[Records from a data collection]
------------
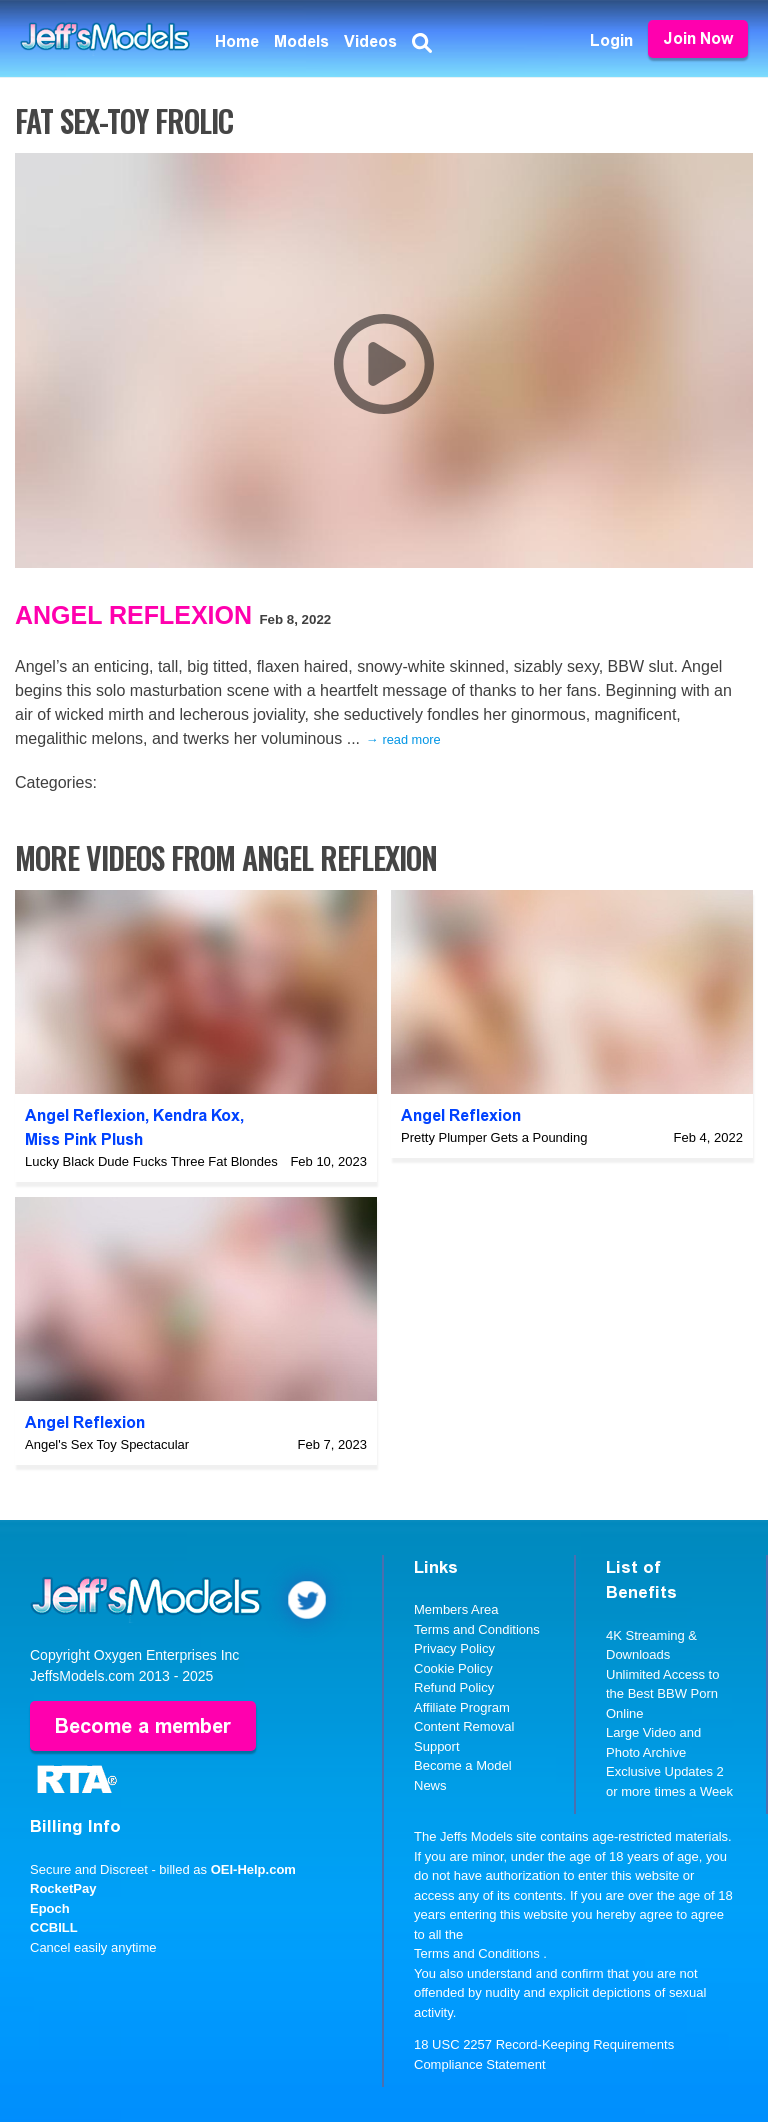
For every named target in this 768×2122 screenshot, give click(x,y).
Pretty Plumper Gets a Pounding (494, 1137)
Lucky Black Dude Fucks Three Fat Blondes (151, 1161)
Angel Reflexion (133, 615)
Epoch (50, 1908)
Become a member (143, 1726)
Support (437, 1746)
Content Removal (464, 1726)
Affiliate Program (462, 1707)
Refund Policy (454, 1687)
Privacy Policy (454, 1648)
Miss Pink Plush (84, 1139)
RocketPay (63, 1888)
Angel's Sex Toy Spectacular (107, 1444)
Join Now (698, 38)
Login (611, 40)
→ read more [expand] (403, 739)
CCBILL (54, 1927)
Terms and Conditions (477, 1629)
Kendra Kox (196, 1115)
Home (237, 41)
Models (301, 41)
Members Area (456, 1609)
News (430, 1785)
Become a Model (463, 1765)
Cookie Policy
------------
TASK STATEMENT: Reproduce verbatim the lines above, from the line with "Pretty Plumper Gets a Pounding (494, 1137)" through the line with "Terms and Conditions (477, 1629)".

SOLUTION FOR THIS PROBLEM:
Pretty Plumper Gets a Pounding (494, 1137)
Lucky Black Dude Fucks Three Fat Blondes (151, 1161)
Angel Reflexion (133, 615)
Epoch (50, 1908)
Become a member (143, 1726)
Support (437, 1746)
Content Removal (464, 1726)
Affiliate Program (462, 1707)
Refund Policy (454, 1687)
Privacy Policy (454, 1648)
Miss Pink Plush (84, 1139)
RocketPay (63, 1888)
Angel's Sex Toy Spectacular (107, 1444)
Join Now (698, 38)
Login (611, 40)
→ read more [expand] (403, 739)
CCBILL (54, 1927)
Terms and Conditions (477, 1629)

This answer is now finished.